Exercise directions.
Leaving out the pictures, return word for word the stretch of entries below from the line holding "Unsere Kunden" through the line holding "à l’Arabie saoudite ?".

Stored data:
<<<<

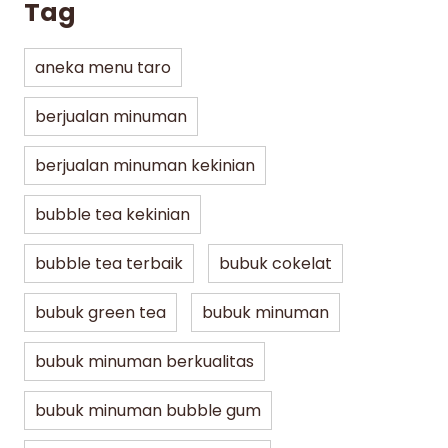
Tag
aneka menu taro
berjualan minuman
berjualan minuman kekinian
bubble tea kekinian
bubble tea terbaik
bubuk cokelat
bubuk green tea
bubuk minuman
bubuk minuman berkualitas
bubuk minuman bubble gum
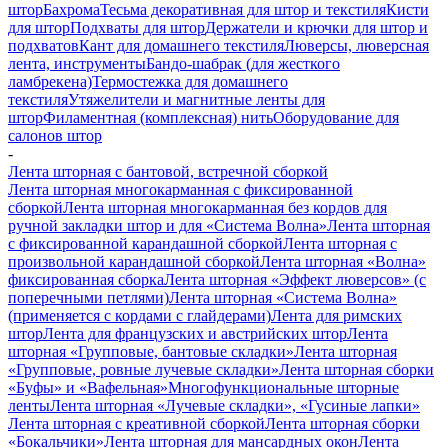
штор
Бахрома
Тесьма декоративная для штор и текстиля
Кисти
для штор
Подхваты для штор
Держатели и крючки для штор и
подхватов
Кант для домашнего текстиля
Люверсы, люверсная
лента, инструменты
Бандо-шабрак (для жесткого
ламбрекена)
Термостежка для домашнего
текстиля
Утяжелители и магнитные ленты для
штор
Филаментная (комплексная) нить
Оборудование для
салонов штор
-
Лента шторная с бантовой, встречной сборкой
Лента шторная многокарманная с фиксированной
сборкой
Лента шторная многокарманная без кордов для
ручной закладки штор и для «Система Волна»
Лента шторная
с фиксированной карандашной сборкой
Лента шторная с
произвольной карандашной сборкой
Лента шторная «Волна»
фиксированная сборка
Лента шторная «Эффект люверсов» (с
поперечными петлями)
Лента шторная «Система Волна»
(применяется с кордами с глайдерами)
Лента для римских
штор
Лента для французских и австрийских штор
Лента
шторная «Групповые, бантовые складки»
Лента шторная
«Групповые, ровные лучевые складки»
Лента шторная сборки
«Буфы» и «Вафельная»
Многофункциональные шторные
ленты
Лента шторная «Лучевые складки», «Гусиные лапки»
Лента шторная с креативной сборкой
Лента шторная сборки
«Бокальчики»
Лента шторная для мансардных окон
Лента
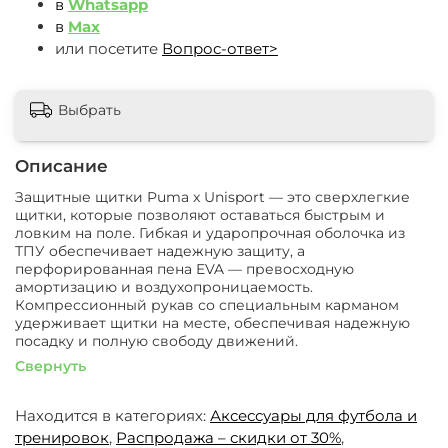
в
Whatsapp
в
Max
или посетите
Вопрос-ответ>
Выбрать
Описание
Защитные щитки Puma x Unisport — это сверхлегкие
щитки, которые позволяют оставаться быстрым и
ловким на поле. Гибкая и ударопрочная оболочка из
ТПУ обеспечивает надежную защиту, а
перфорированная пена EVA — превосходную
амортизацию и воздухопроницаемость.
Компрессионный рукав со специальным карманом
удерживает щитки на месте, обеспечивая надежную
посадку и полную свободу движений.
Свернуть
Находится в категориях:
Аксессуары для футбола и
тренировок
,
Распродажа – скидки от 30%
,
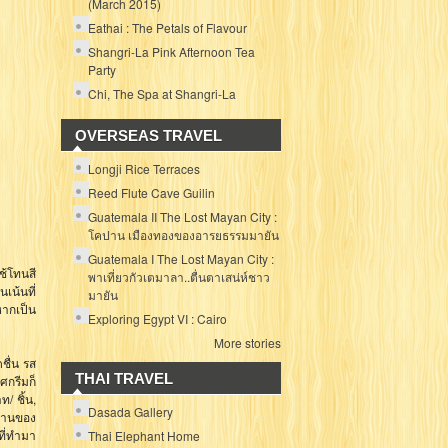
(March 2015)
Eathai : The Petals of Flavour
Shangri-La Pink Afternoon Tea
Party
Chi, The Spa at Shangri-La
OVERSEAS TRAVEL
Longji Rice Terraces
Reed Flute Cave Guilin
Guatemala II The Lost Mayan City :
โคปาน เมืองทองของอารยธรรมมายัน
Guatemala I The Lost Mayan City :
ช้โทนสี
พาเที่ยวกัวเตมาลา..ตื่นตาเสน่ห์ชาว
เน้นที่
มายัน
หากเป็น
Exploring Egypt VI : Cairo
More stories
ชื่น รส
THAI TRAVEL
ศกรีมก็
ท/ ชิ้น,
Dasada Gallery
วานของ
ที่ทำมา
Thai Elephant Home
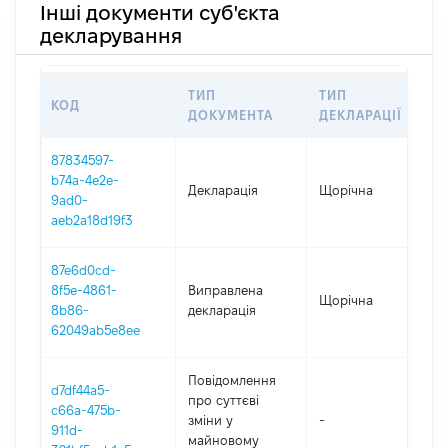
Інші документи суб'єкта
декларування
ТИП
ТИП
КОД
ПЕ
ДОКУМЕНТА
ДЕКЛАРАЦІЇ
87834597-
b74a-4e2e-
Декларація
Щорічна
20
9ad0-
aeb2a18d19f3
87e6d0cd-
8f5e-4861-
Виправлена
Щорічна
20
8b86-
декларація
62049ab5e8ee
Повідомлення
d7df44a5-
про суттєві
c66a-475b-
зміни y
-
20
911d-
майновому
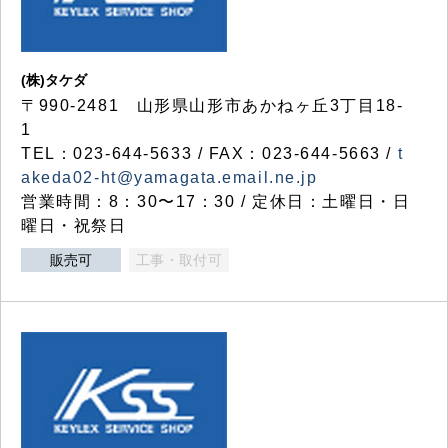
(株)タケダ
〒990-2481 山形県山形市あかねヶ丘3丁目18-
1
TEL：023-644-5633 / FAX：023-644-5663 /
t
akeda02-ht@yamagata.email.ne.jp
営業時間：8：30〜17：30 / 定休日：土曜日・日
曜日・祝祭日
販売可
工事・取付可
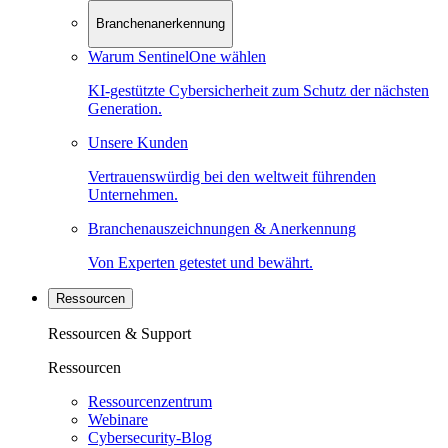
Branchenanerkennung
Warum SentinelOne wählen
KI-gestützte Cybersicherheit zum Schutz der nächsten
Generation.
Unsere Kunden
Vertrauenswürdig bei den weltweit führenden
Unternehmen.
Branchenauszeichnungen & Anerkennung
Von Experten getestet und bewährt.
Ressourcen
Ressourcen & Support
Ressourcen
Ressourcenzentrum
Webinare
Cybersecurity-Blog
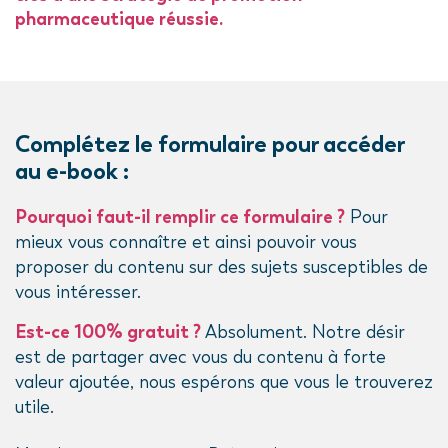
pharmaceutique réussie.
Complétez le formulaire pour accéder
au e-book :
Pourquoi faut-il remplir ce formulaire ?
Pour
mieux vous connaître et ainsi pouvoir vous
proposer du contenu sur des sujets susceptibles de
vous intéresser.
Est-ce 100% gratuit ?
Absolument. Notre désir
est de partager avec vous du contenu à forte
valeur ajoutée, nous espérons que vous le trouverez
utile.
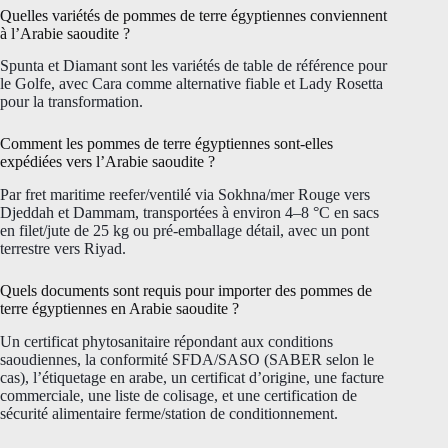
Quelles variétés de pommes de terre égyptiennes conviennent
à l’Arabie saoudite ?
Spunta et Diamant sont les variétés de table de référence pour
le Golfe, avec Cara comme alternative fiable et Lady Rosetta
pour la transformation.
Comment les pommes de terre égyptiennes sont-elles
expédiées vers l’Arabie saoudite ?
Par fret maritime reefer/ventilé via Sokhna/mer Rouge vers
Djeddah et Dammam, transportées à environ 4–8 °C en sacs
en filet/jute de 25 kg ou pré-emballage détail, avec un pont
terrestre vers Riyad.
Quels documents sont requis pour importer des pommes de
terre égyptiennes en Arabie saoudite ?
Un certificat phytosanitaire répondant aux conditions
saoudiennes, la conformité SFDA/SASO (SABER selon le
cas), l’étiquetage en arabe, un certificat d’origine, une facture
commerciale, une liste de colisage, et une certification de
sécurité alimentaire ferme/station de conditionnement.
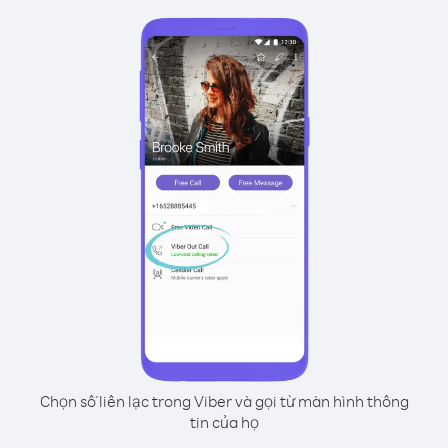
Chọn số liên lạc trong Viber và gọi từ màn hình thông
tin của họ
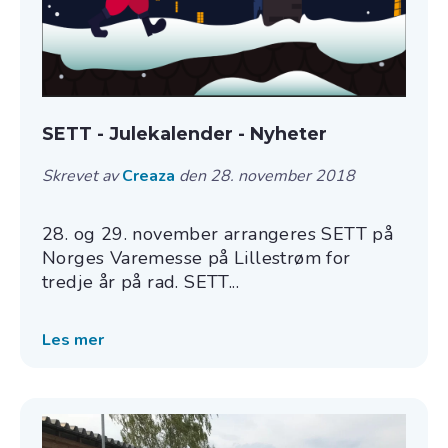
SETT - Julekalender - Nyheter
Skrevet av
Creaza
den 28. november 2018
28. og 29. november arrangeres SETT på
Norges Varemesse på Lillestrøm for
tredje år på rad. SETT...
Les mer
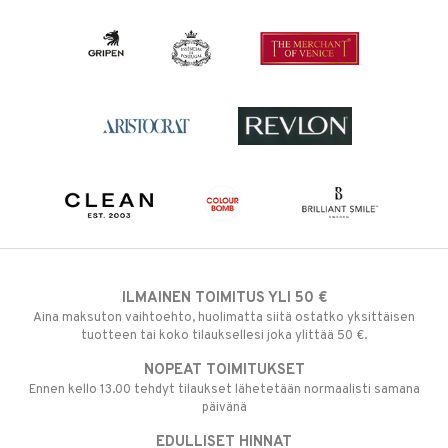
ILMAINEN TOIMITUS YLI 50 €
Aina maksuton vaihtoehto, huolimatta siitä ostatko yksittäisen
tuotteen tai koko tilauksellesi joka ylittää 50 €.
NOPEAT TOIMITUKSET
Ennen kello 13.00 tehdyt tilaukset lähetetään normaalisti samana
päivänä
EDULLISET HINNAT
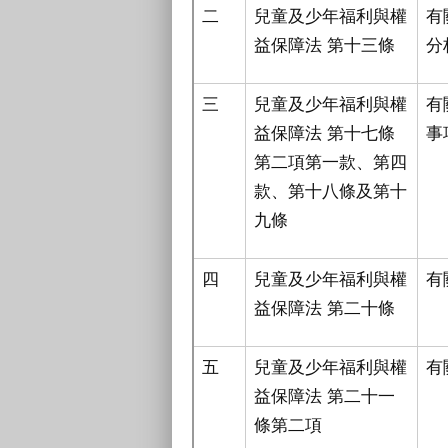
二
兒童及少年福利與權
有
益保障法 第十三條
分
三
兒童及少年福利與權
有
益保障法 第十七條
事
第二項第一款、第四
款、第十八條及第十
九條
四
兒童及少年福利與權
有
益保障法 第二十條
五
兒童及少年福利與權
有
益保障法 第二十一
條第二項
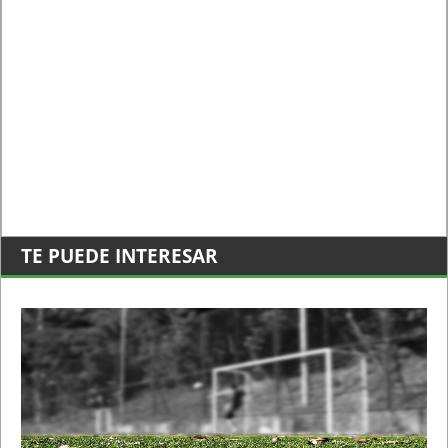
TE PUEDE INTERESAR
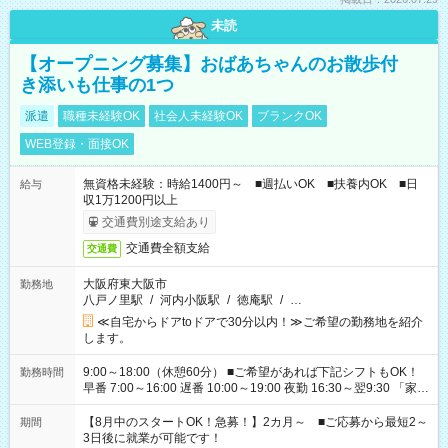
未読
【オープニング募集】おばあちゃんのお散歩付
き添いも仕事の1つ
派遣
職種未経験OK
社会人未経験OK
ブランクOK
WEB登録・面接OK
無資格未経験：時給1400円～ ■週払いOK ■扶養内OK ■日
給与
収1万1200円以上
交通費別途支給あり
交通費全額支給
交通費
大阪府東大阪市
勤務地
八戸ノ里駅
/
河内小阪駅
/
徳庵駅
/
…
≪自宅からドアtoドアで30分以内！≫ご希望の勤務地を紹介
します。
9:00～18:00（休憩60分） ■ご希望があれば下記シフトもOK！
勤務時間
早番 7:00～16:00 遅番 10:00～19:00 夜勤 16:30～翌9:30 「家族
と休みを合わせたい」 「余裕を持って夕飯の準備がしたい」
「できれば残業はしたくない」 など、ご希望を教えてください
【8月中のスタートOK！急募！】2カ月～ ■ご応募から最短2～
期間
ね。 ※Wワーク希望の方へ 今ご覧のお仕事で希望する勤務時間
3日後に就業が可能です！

>>>>

Response.
Unsere Kunden
Vertrauenswürdig bei den weltweit führenden
Unternehmen.
Branchenauszeichnungen & Anerkennung
Von Experten getestet und bewährt.
Ressourcen
Ressourcen & Support
Ressourcen
Ressourcenzentrum
Webinare
Cybersecurity-Blog
pharmaceutique réussie.
Complétez le formulaire pour accéder
au e-book :
Pourquoi faut-il remplir ce formulaire ?
Pour
mieux vous connaître et ainsi pouvoir vous
proposer du contenu sur des sujets susceptibles de
vous intéresser.
Est-ce 100% gratuit ?
Absolument. Notre désir
est de partager avec vous du contenu à forte
valeur ajoutée, nous espérons que vous le trouverez
utile.
Quelles variétés de pommes de terre égyptiennes conviennent
à l’Arabie saoudite ?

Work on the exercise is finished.